The late 17th century saw the emergence of England as a significant colonizing power in North America, contesting French and Spanish claims. This map encapsulates this contestation by demarcating New France strictly to the St. Lawrence River basin, thereby illustrating the French's actual control rather than their larger territorial claims. This decision may reflect England's challenge to France's imperial ambitions in the region.
The map's representation of California as an island, a cartographic misconception widely circulated in the 17th and 18th centuries, embodies the geographical uncertainties of the era. The double-bay format for California, first used by Luke Foxe in 1635, further attests to the influence of earlier exploratory expeditions on the cartographic imagination of the period.
This state lacks the portrait of Queen Mary (which Queen Mary is a matter of debate, as there was no Queen Mary until James II ascended to the throne in 1685, and we know the plate was modified to remove the portrait years before that happened. Burden opines that it relates to Henrietta Maria, the mother of Charles II.)
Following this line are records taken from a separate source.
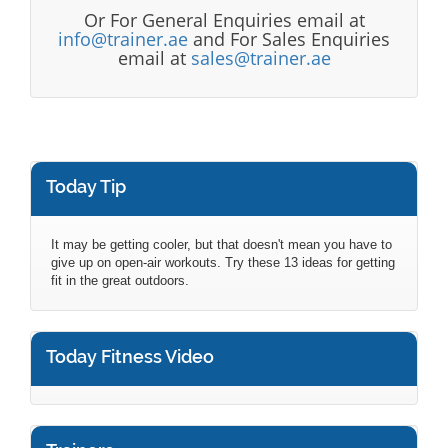
Or For General Enquiries email at
info@trainer.ae
and For Sales Enquiries
email at
sales@trainer.ae
Today Tip
It may be getting cooler, but that doesn't mean you have to
give up on open-air workouts. Try these 13 ideas for getting
fit in the great outdoors.
Today Fitness Video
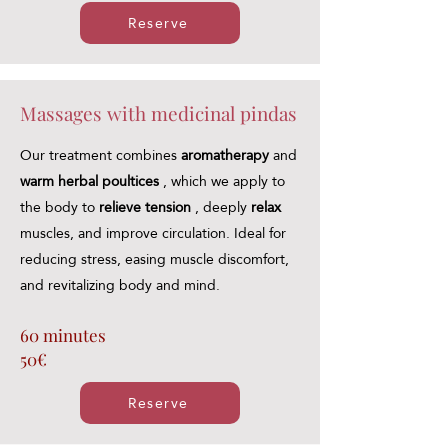
Reserve
Massages with medicinal pindas
Our treatment combines
aromatherapy
and
warm herbal poultices
, which we apply to
the body to
relieve tension
, deeply
relax
muscles, and improve circulation. Ideal for
reducing stress, easing muscle discomfort,
and revitalizing body and mind.
60 minutes
50€
Reserve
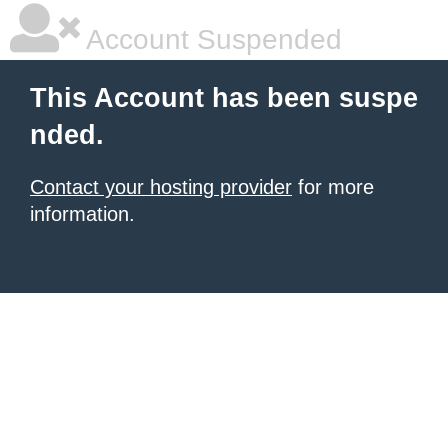
Account Suspended
This Account has been suspe
nded.
Contact your hosting provider
for more
information.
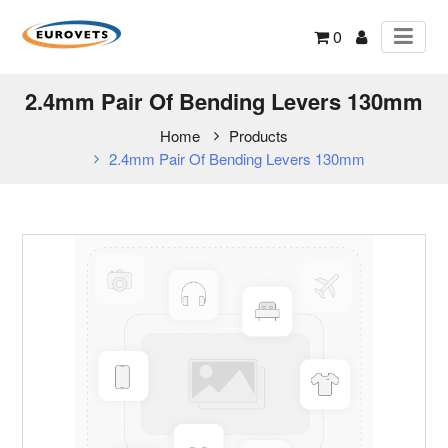
0
2.4mm Pair Of Bending Levers 130mm
Home
Products
2.4mm Pair Of Bending Levers 130mm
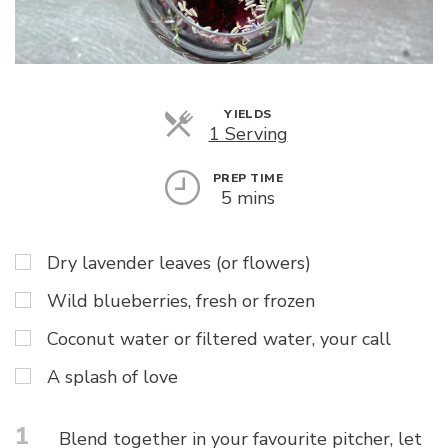
YIELDS
Servings
1 Serving
PREP TIME
5 mins
Dry lavender leaves (or flowers)
Wild blueberries, fresh or frozen
Coconut water or filtered water, your call
A splash of love
1
Blend together in your favourite pitcher, let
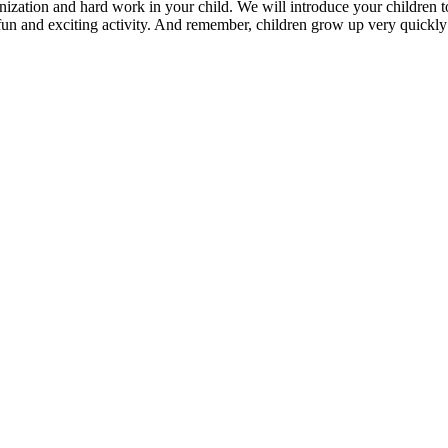
rganization and hard work in your child. We will introduce your children
 fun and exciting activity. And remember, children grow up very quickly:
In sum, John Seller's "The English Empire in America" stands as a testament to the burgeoning English imperial ambitions and their evolving geographic understanding of North America in the late 17th century. The map's distinctive features, its related mysteries, and its historical context make it a captivating piece of early colonial cartography.
Rarity
We trace no copies on the market (in OldMaps.com) since 2004.
John Seller was one of the most notable map and instrument makers in England in the late-seventeenth century. He was especially known for the sea charts, many of which featured in his influential English Pilot and Atlas Maritimus. Seller was born in London in 1632. His father was a cordwainer and John was apprenticed to Edward Lowe, of the Merchant Taylors’ Company. He was made free of that company in 1654. Later, he also was made a brother of the Clockmakers’ Company, which housed several instrument makers. He started business as a compass maker but expanded his offering to include navigational instruments and charts.
Seller’s career was halted temporarily, and fantastically, when he was tried for high treason in 1662. He was accused of involvement in a plot led by Thomas Tonge. While Seller likely only unwisely repeated rumors, he was convicted. The other conspirators, who did admit some degree of guilt, were executed, but Seller maintained his innocence and, via insistent petitions, he eventually secured his release from Newgate Prison.
This episode did not seem to slow Seller’s rise too much, however. Seller was granted a royal license to publish English-language maritime atlases. This gave him a near-monopoly and led to his being named hydrographer to the King in 1671. Although the point of the project was to produce English charts of Dutch dominance and bias, Seller ended up using many Dutch plates as his base material. The first volume of The English Pilot was published in 1671, followed by more volumes as well as The Coating Pilot (1672) and the Atlas Maritimus (1675). Seller was commercially successful, but some of his projects required further support. The English Pilot was eventually taken over by John Thornton and William Fisher, for example, and his proposed English atlas only produced maps of six counties.
Seller’s sons, John and Jeremiah, followed in their father’s profession. Seller also apprenticed several promising young men, including Charles Price, with whom his sons partnered. Through Price, Seller can be seen as the founding figure of an important group of London mapmakers that included Price, John Senex, Emanuel Bowen, Thomas Kitchin, and Thomas Jefferys.